Content starts

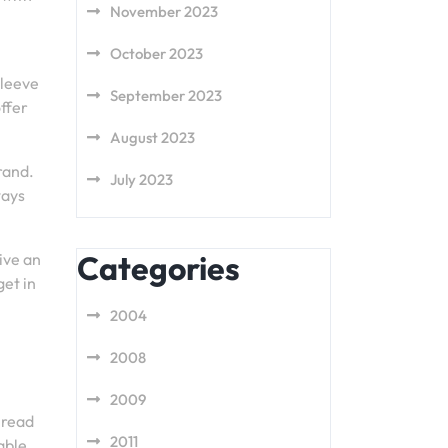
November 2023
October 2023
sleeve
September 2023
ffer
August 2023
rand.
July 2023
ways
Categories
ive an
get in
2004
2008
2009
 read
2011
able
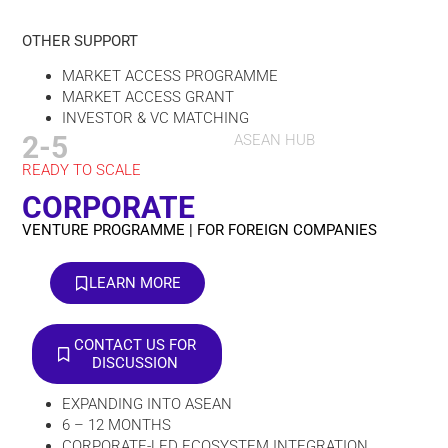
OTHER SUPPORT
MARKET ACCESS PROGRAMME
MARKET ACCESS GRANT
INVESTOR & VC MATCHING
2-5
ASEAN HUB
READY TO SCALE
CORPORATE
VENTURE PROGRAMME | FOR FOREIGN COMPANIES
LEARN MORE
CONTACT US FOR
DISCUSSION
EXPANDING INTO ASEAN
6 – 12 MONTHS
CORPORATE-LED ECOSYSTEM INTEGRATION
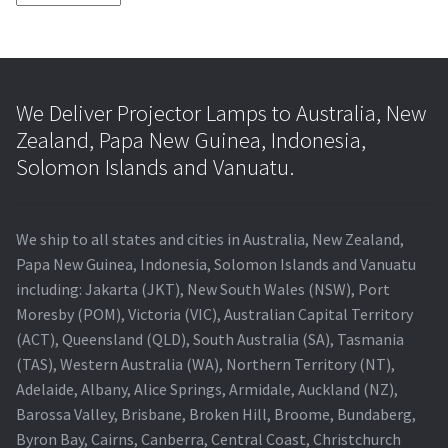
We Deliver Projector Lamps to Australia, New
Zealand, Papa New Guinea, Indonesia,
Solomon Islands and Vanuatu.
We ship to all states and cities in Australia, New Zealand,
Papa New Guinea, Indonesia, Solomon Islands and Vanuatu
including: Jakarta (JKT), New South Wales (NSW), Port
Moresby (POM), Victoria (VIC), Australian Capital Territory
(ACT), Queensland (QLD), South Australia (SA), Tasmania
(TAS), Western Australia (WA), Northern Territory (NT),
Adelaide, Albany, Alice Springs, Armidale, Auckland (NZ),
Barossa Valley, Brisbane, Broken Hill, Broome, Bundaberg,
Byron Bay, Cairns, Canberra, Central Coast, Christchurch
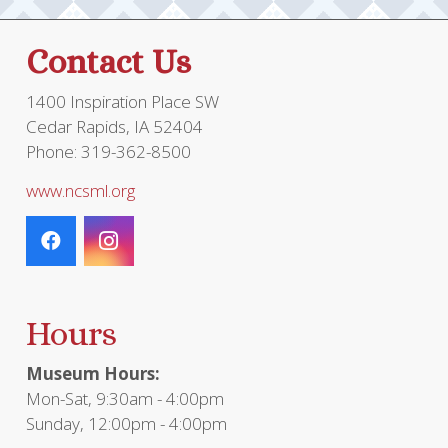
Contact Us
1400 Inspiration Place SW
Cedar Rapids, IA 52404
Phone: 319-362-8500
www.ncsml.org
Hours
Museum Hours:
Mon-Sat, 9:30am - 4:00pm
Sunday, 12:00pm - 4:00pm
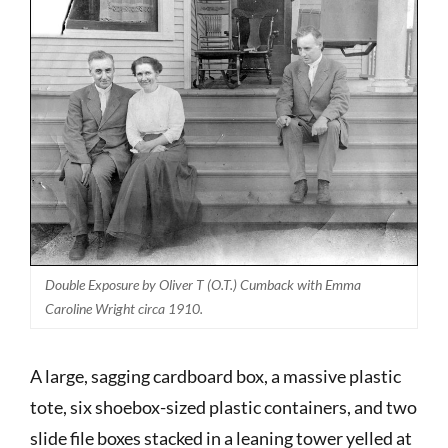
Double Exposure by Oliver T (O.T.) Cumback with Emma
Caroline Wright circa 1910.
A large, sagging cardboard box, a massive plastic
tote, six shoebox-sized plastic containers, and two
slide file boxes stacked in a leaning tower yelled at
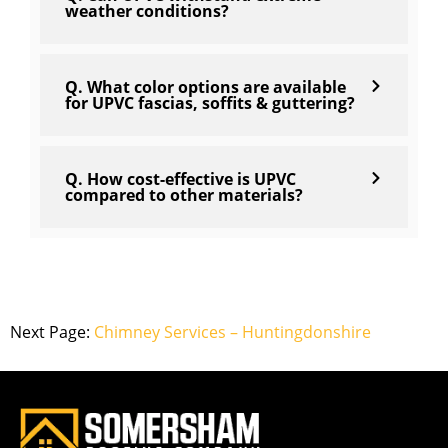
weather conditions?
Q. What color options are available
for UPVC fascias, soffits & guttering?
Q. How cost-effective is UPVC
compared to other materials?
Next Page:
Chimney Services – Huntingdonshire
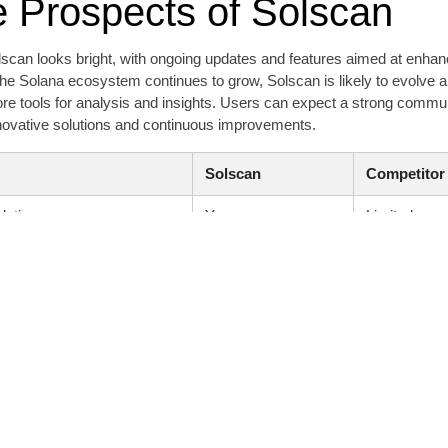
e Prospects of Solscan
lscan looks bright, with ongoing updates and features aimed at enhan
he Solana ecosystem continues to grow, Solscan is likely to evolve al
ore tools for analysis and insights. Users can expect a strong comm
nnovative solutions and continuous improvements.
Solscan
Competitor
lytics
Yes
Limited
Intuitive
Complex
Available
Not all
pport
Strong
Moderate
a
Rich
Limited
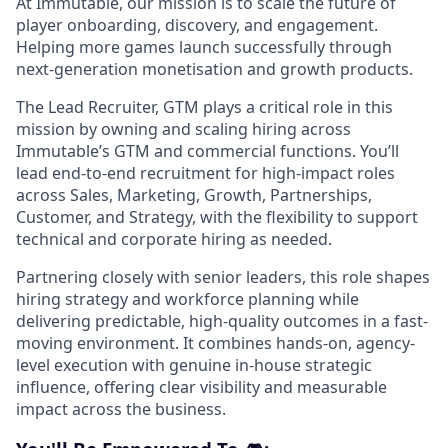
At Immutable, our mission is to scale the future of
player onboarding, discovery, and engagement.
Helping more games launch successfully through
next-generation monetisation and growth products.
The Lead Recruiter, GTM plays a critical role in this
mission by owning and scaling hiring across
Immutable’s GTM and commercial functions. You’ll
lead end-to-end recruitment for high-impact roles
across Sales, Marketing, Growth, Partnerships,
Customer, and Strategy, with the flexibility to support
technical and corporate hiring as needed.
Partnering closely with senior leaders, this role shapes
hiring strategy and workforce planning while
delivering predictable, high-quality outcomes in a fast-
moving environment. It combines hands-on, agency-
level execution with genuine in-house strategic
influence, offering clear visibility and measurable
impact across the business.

Content ends

■ Task to complete: Pictures don't belong in the copy. Transcribe every record exactly as it appears.

■ Solved exercise:
November 2023
October 2023
sleeve
September 2023
ffer
August 2023
rand.
July 2023
ways
Categories
ive an
get in
2004
2008
2009
 read
2011
able
OTHER SUPPORT
MARKET ACCESS PROGRAMME
MARKET ACCESS GRANT
INVESTOR & VC MATCHING
2-5
ASEAN HUB
READY TO SCALE
CORPORATE
VENTURE PROGRAMME | FOR FOREIGN COMPANIES
LEARN MORE
CONTACT US FOR
DISCUSSION
EXPANDING INTO ASEAN
6 – 12 MONTHS
CORPORATE-LED ECOSYSTEM INTEGRATION
We Deliver Projector Lamps to Australia, New
Zealand, Papa New Guinea, Indonesia,
Solomon Islands and Vanuatu.
We ship to all states and cities in Australia, New Zealand,
Papa New Guinea, Indonesia, Solomon Islands and Vanuatu
including: Jakarta (JKT), New South Wales (NSW), Port
Moresby (POM), Victoria (VIC), Australian Capital Territory
(ACT), Queensland (QLD), South Australia (SA), Tasmania
(TAS), Western Australia (WA), Northern Territory (NT),
Adelaide, Albany, Alice Springs, Armidale, Auckland (NZ),
Barossa Valley, Brisbane, Broken Hill, Broome, Bundaberg,
Byron Bay, Cairns, Canberra, Central Coast, Christchurch
Contact Us
1400 Inspiration Place SW
Cedar Rapids, IA 52404
Phone: 319-362-8500
www.ncsml.org
Hours
Museum Hours:
Mon-Sat, 9:30am - 4:00pm
Sunday, 12:00pm - 4:00pm
Double Exposure by Oliver T (O.T.) Cumback with Emma
Caroline Wright circa 1910.
A large, sagging cardboard box, a massive plastic
tote, six shoebox-sized plastic containers, and two
slide file boxes stacked in a leaning tower yelled at
weather conditions?
Q. What color options are available
for UPVC fascias, soffits & guttering?
Q. How cost-effective is UPVC
compared to other materials?
Next Page:
Chimney Services – Huntingdonshire
e Prospects of Solscan
lscan looks bright, with ongoing updates and features aimed at enhan
he Solana ecosystem continues to grow, Solscan is likely to evolve al
ore tools for analysis and insights. Users can expect a strong comm
nnovative solutions and continuous improvements.
Solscan
Competitor
lytics
Yes
Limited
Intuitive
Complex
Available
Not all
pport
Strong
Moderate
a
Rich
Limited
At Immutable, our mission is to scale the future of
player onboarding, discovery, and engagement.
Helping more games launch successfully through
next-generation monetisation and growth products.
The Lead Recruiter, GTM plays a critical role in this
mission by owning and scaling hiring across
Immutable’s GTM and commercial functions. You’ll
lead end-to-end recruitment for high-impact roles
across Sales, Marketing, Growth, Partnerships,
Customer, and Strategy, with the flexibility to support
technical and corporate hiring as needed.
Partnering closely with senior leaders, this role shapes
hiring strategy and workforce planning while
delivering predictable, high-quality outcomes in a fast-
moving environment. It combines hands-on, agency-
level execution with genuine in-house strategic
influence, offering clear visibility and measurable
impact across the business.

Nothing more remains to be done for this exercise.